What is the right format for the filenames I want to supply to this code?

saurabh20n commented 7 years ago

Thanks for trying out the analysis.

That code was developed specifically over raw LCMS traces exported from Waters' instruments. Output in those cases were three files 01.nc, 02.nc, and 03.nc, of which the first was the real sample data and hence the 01 file name check.

Cannot make any claims about how the code is going to perform over your sample data. But please try.

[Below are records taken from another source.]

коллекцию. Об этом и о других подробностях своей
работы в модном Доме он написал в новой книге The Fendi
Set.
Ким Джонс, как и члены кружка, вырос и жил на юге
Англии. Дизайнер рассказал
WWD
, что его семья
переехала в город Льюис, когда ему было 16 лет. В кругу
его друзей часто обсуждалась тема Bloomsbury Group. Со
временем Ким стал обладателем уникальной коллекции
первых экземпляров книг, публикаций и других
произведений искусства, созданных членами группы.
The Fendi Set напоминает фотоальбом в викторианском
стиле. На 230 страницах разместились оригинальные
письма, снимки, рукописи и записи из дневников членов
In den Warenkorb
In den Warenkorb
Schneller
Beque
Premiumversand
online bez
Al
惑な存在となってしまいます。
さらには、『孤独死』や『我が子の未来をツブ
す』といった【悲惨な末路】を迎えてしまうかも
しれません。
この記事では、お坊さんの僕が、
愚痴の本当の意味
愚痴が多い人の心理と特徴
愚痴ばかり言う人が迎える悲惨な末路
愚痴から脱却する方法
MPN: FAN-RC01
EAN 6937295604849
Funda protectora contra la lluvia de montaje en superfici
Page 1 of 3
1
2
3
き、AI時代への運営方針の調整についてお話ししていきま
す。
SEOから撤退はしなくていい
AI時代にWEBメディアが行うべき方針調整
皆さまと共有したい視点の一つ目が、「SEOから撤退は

I have pushed https://github.com/20n/act/commit/368170097e57b0d71e123c10903f2494e869587f -- changes that assertion to a warning. The changes have been merged into master, so pull.

Best of luck.

tentrillion commented 7 years ago

Thanks for the quick response. It will be some time before I can try to improved version, but I will report back when I do. In the mean time if any more documention or descriptions of this technique become available, let me know and I will check it out. The data set I want to try is the "standard" data that's been provided with xcms for nearly a decade, so I think it could be a useful way to compare your cool new ML approach with a tried-and-true, but aging, set of algorithms.

saurabh20n commented 7 years ago

Indeed. Side-by-side comparisons are good.

We collected 2400+ LCMS traces over our engineered organisms, and exclusively used this untargeted metabolomics pipeline to analyze the supernatants and pellets. We consistently got the right calls on both our pathway products and discovered side products. To evaluate against XCMS, we did run a short project comparing the outputs, and found this pipeline more robust.

Admittedly, we were not XCMS experts so could not hand tune the parameters to perfection, and it appears you might have the experience to do it properly. If you'd like, I can give you sample LCMS files from our runs. Wild-type vs Engineered; including information on the pathway products this code detects. You can try to make XCMS detect the same.

For the moment, I am going to close this issue. If you want to experiment with our data, please open an appropriate issue later and I'll be happy to assist.